Kendricks Blick traf den Matildas, als sie die Treppe herunterschritt, und er verfluchte sich für seine Torheit. Wie hatte er nur so blind sein können? Ihr hinterhältiges Wesen hätte er wirklich erkennen müssen: wie sie verschämt die Augen niederschlug, wie sie gerissen ihre Worte verdrehte und ein offenes Gespräch vermied. Und dann dieses Lächeln. Ihn überlief ein Schauder. Ihr Lächeln war kälter die Mauersteine in seinem Rücken.

Kopfschüttelnd verfluchte er sich erneut. Fürwahr, er war ein Narr gewesen und verdiente vielleicht, was auf ihn zukam.

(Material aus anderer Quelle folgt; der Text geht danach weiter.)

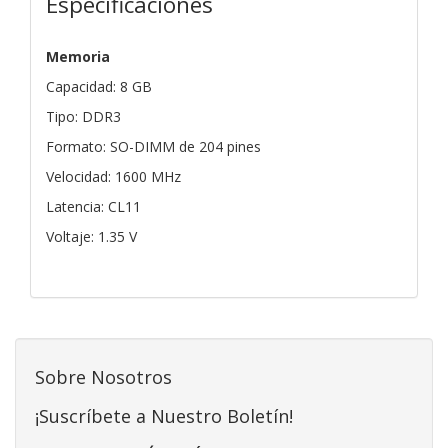
Especificaciones
Memoria
Capacidad: 8 GB
Tipo: DDR3
Formato: SO-DIMM de 204 pines
Velocidad: 1600 MHz
Latencia: CL11
Voltaje: 1.35 V
Sobre Nosotros
¡Suscríbete a Nuestro Boletín!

Sein Blick schwenkte zu Richard zurück. Herausfordernd sah er seinem Mörder ins Gesicht und wartete darauf, dass er den Bolzen losschnellen ließ.

Was Richard tat.

Kapitel 1

SAN FRANCISCO, JULI 1995

Wie schön, wieder zu Hause zu sein. Genevieve stellte ihren Koffer am Bordstein ab, lehnte die Aktenmappe an ihr Bein und betrachtete ihr Büro mit einem zufriedenen Seufzer. Das Geschäftsschild war hervorragend gelungen, die Pflanzen in den Fenstern standen in voller Blüte, und die angelehnte Tür lud Kunden zum Eintreten ein. Ja, hierher würde ein Hausbesitzer mit Fotos seines verfallenen Hauses kommen, in der Hoffnung, es ließe sich durch ein Wunder in seinen ehemals prächtigen Zustand zurückversetzen. Und noch jeder Hausbesitzer war zufriedengestellt von dannen gezogen. Genevieve beherrschte ihr Metier und hatte andere angestellt, die davon ebenso viel verstanden. Nie wurden ihre Kunden enttäuscht.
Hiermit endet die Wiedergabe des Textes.